Era sábado por la mañana, Evelyn había huido (probablemente), el viernes por la tarde. Suponía que no había soportado la presión que todo el mundo estaba ejerciendo sobre ella, y que tenía merecido. Es normal que la gente te juzgue cuando golpeas a un niño hasta dejarlo en estado vegetativo. Cuando pienso que ése podría haber sido el destino de Dylan, se me eriza la piel. La hiena lo había golpeado también, pero no con la misma intensidad; se encontraba cansada luego de aplastarle la cabeza al otro chico con una roca.

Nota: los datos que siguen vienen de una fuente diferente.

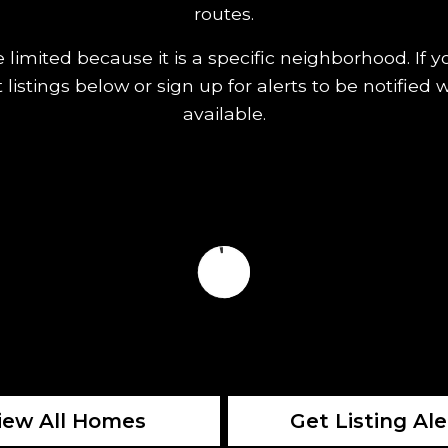
routes.
limited because it is a specific neighborhood. If 
t listings below or sign up for alerts to be noti
available.
iew All Homes
Get Listing Ale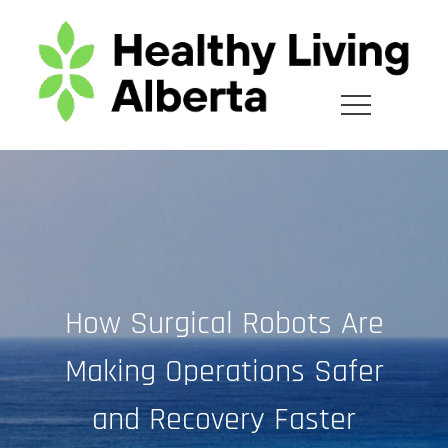
Skip
to
content
How Surgical Robots Are
Making Operations Safer
and Recovery Faster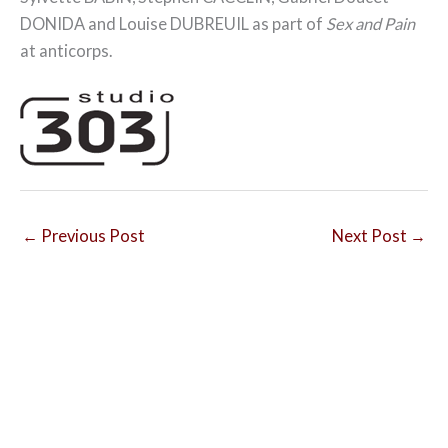
DONIDA and Louise DUBREUIL as part of
Sex and Pain
at anticorps.
←
Previous Post
Next Post
→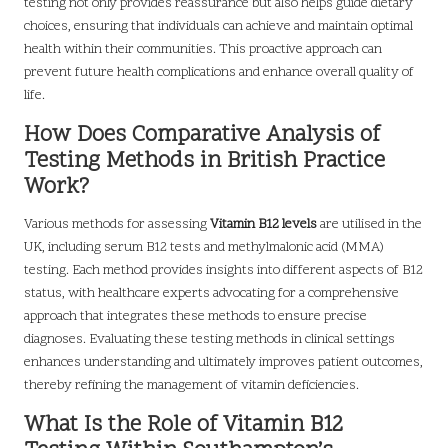
testing not only provides reassurance but also helps guide dietary
choices, ensuring that individuals can achieve and maintain optimal
health within their communities. This proactive approach can
prevent future health complications and enhance overall quality of
life.
How Does Comparative Analysis of
Testing Methods in British Practice
Work?
Various methods for assessing
Vitamin B12 levels
are utilised in the
UK, including serum B12 tests and methylmalonic acid (MMA)
testing. Each method provides insights into different aspects of B12
status, with healthcare experts advocating for a comprehensive
approach that integrates these methods to ensure precise
diagnoses. Evaluating these testing methods in clinical settings
enhances understanding and ultimately improves patient outcomes,
thereby refining the management of vitamin deficiencies.
What Is the Role of Vitamin B12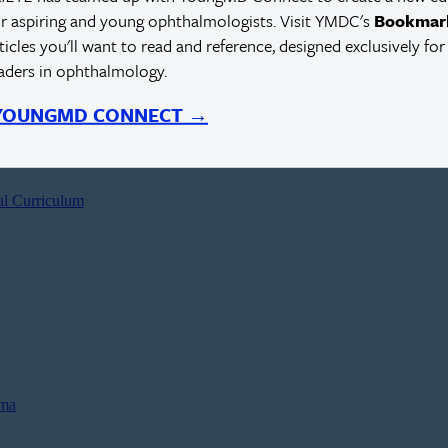
r aspiring and young ophthalmologists. Visit YMDC's
Bookmar
rticles you'll want to read and reference, designed exclusively for
eaders in ophthalmology.
 YOUNGMD CONNECT →
al Curriculum
oma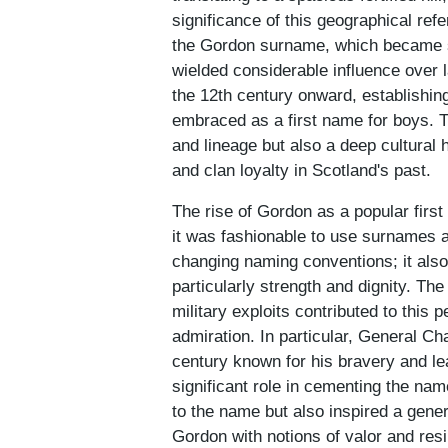
significance of this geographical re
the Gordon surname, which became s
wielded considerable influence over la
the 12th century onward, establishin
embraced as a first name for boys. T
and lineage but also a deep cultural 
and clan loyalty in Scotland's past.
The rise of Gordon as a popular firs
it was fashionable to use surnames a
changing naming conventions; it als
particularly strength and dignity. The
military exploits contributed to this 
admiration. In particular, General Ch
century known for his bravery and le
significant role in cementing the nam
to the name but also inspired a genera
Gordon with notions of valor and resi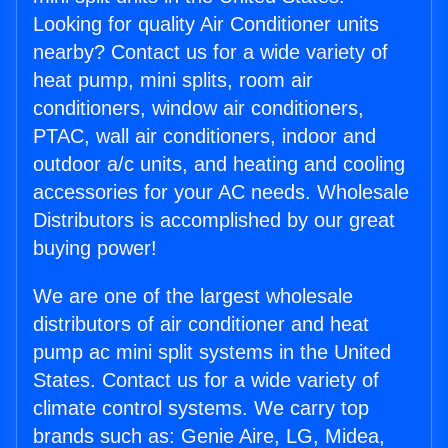
Looking for quality Air Conditioner units
nearby? Contact us for a wide variety of
heat pump, mini splits, room air
conditioners, window air conditioners,
PTAC, wall air conditioners, indoor and
outdoor a/c units, and heating and cooling
accessories for your AC needs. Wholesale
Distributors is accomplished by our great
buying power!
We are one of the largest wholesale
distributors of air conditioner and heat
pump ac mini split systems in the United
States. Contact us for a wide variety of
climate control systems. We carry top
brands such as: Genie Aire, LG, Midea,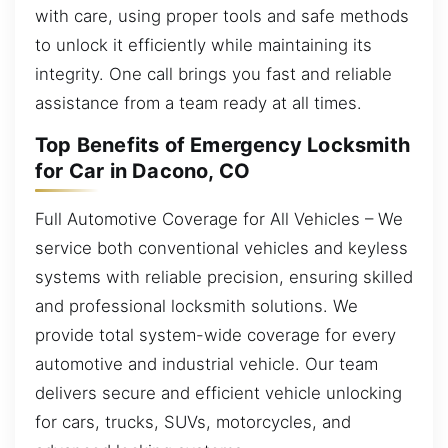
with care, using proper tools and safe methods
to unlock it efficiently while maintaining its
integrity. One call brings you fast and reliable
assistance from a team ready at all times.
Top Benefits of Emergency Locksmith
for Car in Dacono, CO
Full Automotive Coverage for All Vehicles – We
service both conventional vehicles and keyless
systems with reliable precision, ensuring skilled
and professional locksmith solutions. We
provide total system-wide coverage for every
automotive and industrial vehicle. Our team
delivers secure and efficient vehicle unlocking
for cars, trucks, SUVs, motorcycles, and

Me tocó hablar con ella al respecto luego de que los padres de la víctima asentaran la denuncia, pero fue muy complicado, ya que no podía parar de llorar mientras su padre se compadecía de ella.
«Guárdate esas lágrimas de cocodrilo—pensé— déjalas para los padres que tienen a su hijo en el hospital. Tú no tienes derecho.»
En ese momento, aún no sabía que Dylan había estado implicado en el asunto, me lo confesó tiempo después cuando estaba muy enfadado.
—Métela presa. —Me había dicho. Sus ojos destilaban rabia. Fue el día en el que mencionaron la muerte cerebral de su amigo.
Aunque me extrañó que tardara tanto en mencionarlo. ¿Tal vez se compadecía un poco de ella? Dylan era un buen chico.
Yo en ese momento estaba furioso y tuve que esforzarme por no cometer una locura. Pero pude calmarme. Decidimos guardar el secreto para que no me separen del caso, queríamos asegurarnos de que sus actos tendrían consecuencias, que sería castigada.
La tarde en que fue anunciada la muerte cerebral del muchacho, los vecinos enloquecieron, convirtiéndose en una turba iracunda que se dirigía a la casa de los Samett. Turba que estuvimos que disuadir. Aunque nos dimos nuestro tiempo para llegar con las patrullas, permitiéndole a la gente descargarse rompiendo algunas cosas.
Ahora, días después, Evelyn estaba desaparecida. Y dudaba demasiado que alguien quisiera colaborar en su búsqueda.
Probablemente no sería necesario, la chica regresaría cuando tenga hambre. No era más que un berrinche.
Aunque, honestamente, pensaba que era mejor que una muchacha como esa no apareciera, pero no podía admitirlo en voz alta. No era lo aconsejable.
Una persona como ella estaba a un paso de convertirse en una asesina serial. Y el mundo no necesitaba otra escoria como esa, aunque tampoco le deseaba la muerte directamente.
Mi café ahora estaba tibio. ¿Cuánto había durado la llamada? Según yo sólo unos minutos. Mientras pensaba en que tal vez no había calentado el agua lo suficiente, un recuerdo retornó: aquella taza se veía idéntica a la que se enfrió esperando la llegada de mi Juliet.
Dejé el cigarrillo en el cenicero y me levanté a calentar la bebida una vez más como hice aquél día.
(...)
John.
Marzo de 2006.
Mí estadía en esta casa se había prolongado más de lo que esperaba.
Luego de un patético intento de suicidio, Theo, muy preocupado, había insistido en que pasara unos días en su casa.
—Hasta que te sientas mejor. — dijo.
Pero yo no sabía cuándo sería eso. ¿Días?, ¿semanas?, ¿meses?, ¿años?, ¿o tal vez nunca?
Muy pronto se cumpliría un mes en la casa de los Samett.
Tenía atención constante y eso me incomodaba. Cuando no estaba mi amigo acompañándome, tenía a Stella asfixiándome con su sobreprotección.
«¿El agua sale caliente Johnny?», «¿Necesitas ayuda con eso, John?», «Oh, tu taza está muy caliente y no puedes beber. Te cambiaré el café de recipiente».
Que sí, podía resultar agradable en un principio, pero luego de un tiempo se volvía molesto. Tenía cuarenta y tres años, no necesitaba ser tratado como un niño pequeño.
Ya me lo imaginaba a Theodore teniendo una conversación seria con su esposa sobre por qué no debía dejarme solo. Tal vez en esa misma sala en la que me encontraba desayunando esa mañana. Podía imaginarlos parados, uno frente al otro, con la luz natural del sol de mañana que atravesaba las cortinas color bordo.